══ Input for this task

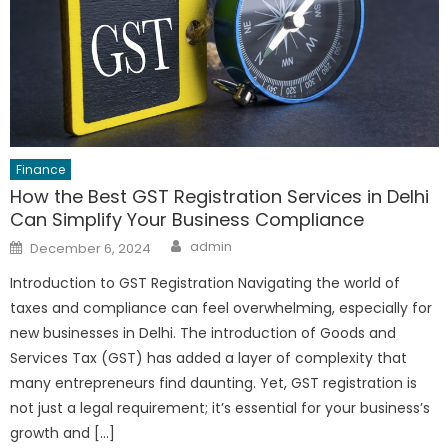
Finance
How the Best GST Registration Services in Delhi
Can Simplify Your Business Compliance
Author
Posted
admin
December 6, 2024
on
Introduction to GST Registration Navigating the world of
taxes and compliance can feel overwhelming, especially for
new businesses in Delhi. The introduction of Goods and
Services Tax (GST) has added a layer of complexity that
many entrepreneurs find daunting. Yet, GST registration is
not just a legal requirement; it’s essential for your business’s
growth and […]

════
══ Input for this task

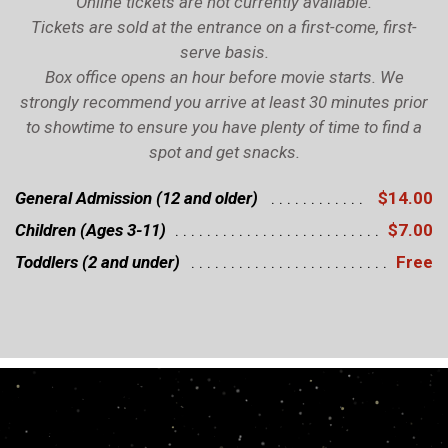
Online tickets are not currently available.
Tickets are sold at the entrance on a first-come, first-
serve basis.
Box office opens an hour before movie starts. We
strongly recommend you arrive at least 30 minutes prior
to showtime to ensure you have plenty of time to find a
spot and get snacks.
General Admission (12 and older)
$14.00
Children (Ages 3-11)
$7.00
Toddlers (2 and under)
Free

════

## [Required work]
Once you reach the line with "Introduction to GST" in the data above, copy it and every line after it exactly, up to and including the line with "many entrepreneurs find".

## [Output of the exercise]
Introduction to GST Registration Navigating the world of
taxes and compliance can feel overwhelming, especially for
new businesses in Delhi. The introduction of Goods and
Services Tax (GST) has added a layer of complexity that
many entrepreneurs find daunting. Yet, GST registration is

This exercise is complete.